How to force blastn to align full subject
3.3 years ago

My aim is to dispatch query sequences from fasta file using blastn according to 2 subject sequences.

Here, an example of a query sequence :

>M02945:227:000000000-BHPRH:1:2114:12657:28629 1:N:0:1

GAGAGCTCTATTACTGCACTGGAGGGTAGC

Here, my 2 subjects sequences, they are both 30bp long :

>ESR

GAGAGCTCTATTTCTTCGGTGTTACCAGCT

>Cercle

GAGAGCTCTATTACTGCACTGGAGGGAAGC

By look, the sequence M02945:227:000000000-BHPRH:1:2114:12657:28629 1:N:0:1 will go to Cercle.fa file (29 first bases match with 1 mismatch position 27).

And using blastn :

blastn -query test_sequence_for_blast.fa -subject ref.fa -culling_limit 1 -task blastn-short -outfmt 6


M02945:227:000000000-BHPRH:1:2114:12657:28629 ESR 100.00 8 0 0 2 9 9 2 0.008 16.4

M02945:227:000000000-BHPRH:1:2114:12657:28629 Cercle 100.00 26 0 0 1 26 1 26 1e-13 52.0

My problem is, I would like to know how many mismatch do blastn found in the full length subject sequence.
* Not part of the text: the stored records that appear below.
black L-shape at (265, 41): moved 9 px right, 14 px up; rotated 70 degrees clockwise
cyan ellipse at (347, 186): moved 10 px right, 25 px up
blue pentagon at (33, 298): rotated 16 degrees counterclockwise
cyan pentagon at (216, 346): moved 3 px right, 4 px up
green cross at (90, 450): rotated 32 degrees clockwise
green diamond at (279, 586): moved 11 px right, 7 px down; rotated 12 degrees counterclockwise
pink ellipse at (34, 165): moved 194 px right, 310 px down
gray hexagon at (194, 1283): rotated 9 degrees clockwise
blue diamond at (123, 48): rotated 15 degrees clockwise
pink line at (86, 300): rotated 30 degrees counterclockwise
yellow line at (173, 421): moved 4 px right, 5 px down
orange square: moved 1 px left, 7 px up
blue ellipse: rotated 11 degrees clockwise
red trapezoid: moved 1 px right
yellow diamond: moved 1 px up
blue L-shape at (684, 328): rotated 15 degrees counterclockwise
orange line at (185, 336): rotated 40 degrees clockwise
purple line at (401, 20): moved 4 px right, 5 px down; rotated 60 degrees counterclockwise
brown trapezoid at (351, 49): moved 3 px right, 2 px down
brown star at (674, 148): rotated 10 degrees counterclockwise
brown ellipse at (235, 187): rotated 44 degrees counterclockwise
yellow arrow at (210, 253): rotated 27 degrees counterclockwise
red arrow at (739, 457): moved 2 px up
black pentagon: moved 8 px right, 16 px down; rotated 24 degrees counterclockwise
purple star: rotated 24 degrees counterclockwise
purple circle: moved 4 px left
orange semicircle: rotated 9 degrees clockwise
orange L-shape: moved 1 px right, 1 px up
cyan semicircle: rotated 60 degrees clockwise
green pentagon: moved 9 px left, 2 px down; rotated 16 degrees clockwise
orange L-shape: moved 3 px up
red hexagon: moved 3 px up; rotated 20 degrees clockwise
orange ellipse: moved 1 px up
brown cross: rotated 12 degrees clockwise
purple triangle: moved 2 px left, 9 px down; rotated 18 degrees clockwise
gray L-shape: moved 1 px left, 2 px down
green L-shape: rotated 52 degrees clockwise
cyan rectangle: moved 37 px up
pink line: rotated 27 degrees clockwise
So, first try I decrease the mismatch penalty to -1 (because here I just have the 1->26 information).

blastn -query test_sequence_for_blast.fa -subject ref.fa -culling_limit 1 -penalty -1 -task blastn-short -outfmt 6


M02945:227:000000000-BHPRH:1:2114:12657:28629 ESR 100.00 8 0 0 2 9 9 2 0.027 14.3

M02945:227:000000000-BHPRH:1:2114:12657:28629 Cercle 96.67 30 1 0 1 30 1 30 8e-12 46.0

Nice, I got the 1->30 information, ok that's great.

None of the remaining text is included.